The Militant(logo) 
    Vol.62/No.32           September 14, 1998 
 
 
6,300 Connecticut Phone Workers Walk Out Over Two-Tier Wages  

BY GREG McCARTAN
HARTFORD, Connecticut - "I am fighting to get a better contract for me and my union brothers," said cable repair man John Pawelec while walking the picket line in front of the Southern New England Telecommunications Corporation (SNET) depot here. "Everyone on my crew except for me is on the two- tier scale, and it just isn't right."

Pawelec is one of the 6,300 members of Communication Workers of America (CWA) who set up spirited picket lines across Connecticut August 23.

He explained that workers hired after 1992 earn about $200 less a week and must pay 20 percent of their insurance costs, among other take-backs imposed on them at that time. In addition, there have been no yearly contractual raises since 1992 for any of SNET's union employees, putting them far behind telephone workers elsewhere in the country.

Union members are demanding parity, or at least steps toward it, with workers at major carriers. The company is offering a 10.9 percent pay increase over the next three years, which union members rejected as insufficient after six years with no raise.

"We're striking to get the younger people a future in this company. They are learning about unions now - maybe not in the best way - but we'll stay out as long as we have to," Pawelec said.

In addition to picketing the plant gates, members of CWA Local 1298 here are organizing "mobile pickets," following company trucks driven by bosses to jobs across the area.

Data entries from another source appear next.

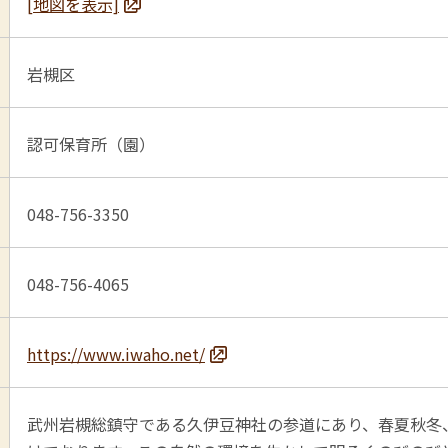
[地図を表示]
岩槻区
認可保育所（園）
048-756-3350
048-756-4065
https://www.iwaho.net/
武州岩槻総鎮守である久伊豆神社の参道にあり、春夏秋冬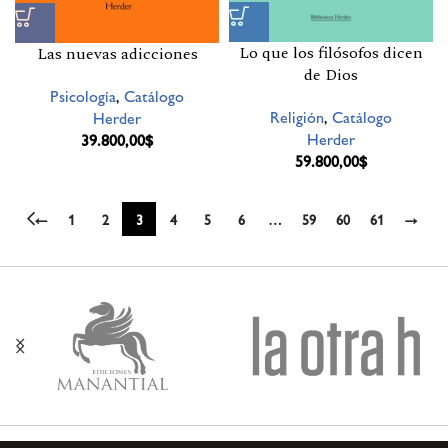
Lo que los filósofos dicen
Las nuevas adicciones
de Dios
Psicología
,
Catálogo
Religión
,
Catálogo
Herder
Herder
39.800,00
$
59.800,00
$
←
1
2
3
4
5
6
…
59
60
61
→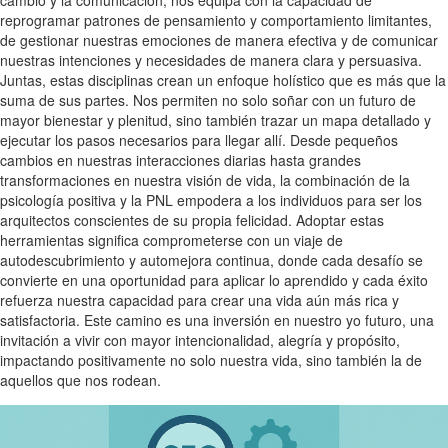
reprogramar patrones de pensamiento y comportamiento limitantes,
de gestionar nuestras emociones de manera efectiva y de comunicar
nuestras intenciones y necesidades de manera clara y persuasiva.
Juntas, estas disciplinas crean un enfoque holístico que es más que la
suma de sus partes. Nos permiten no solo soñar con un futuro de
mayor bienestar y plenitud, sino también trazar un mapa detallado y
ejecutar los pasos necesarios para llegar allí. Desde pequeños
cambios en nuestras interacciones diarias hasta grandes
transformaciones en nuestra visión de vida, la combinación de la
psicología positiva y la PNL empodera a los individuos para ser los
arquitectos conscientes de su propia felicidad. Adoptar estas
herramientas significa comprometerse con un viaje de
autodescubrimiento y automejora continua, donde cada desafío se
convierte en una oportunidad para aplicar lo aprendido y cada éxito
refuerza nuestra capacidad para crear una vida aún más rica y
satisfactoria. Este camino es una inversión en nuestro yo futuro, una
invitación a vivir con mayor intencionalidad, alegría y propósito,
impactando positivamente no solo nuestra vida, sino también la de
aquellos que nos rodean.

Strikers inform the customer of the strike issues and set up a picket line.

Local 1298 president Joe Albright said, "We have people working the same job, but with two different pay scales, two different medical payment plans, and two different work rules. It's ridiculous. SNET is the only phone company in the country that requires a co-pay on heath insurance."

Albright, a cable splicer, pointed to company practices such as providing huge salary increases for SNET bosses as a sore point for the union.

The annual salary of SNET's CEO, for example, went from $322,009 in 1991 to $948,269 in 1997. SNET has also squeezed productivity increases and higher profits from its operation since the take-back contract in 1992.

The SNET workers' strike began in the midst of the walkout by 34,000 telephone workers at US West, and less than two weeks after 73,000 CWA members won a strike at Bell Atlantic, pushing back that regional phone company's take-back demands.

Greg McCartan is a member of the Union of Needletrades, Industrial and Textile Employees in Boston.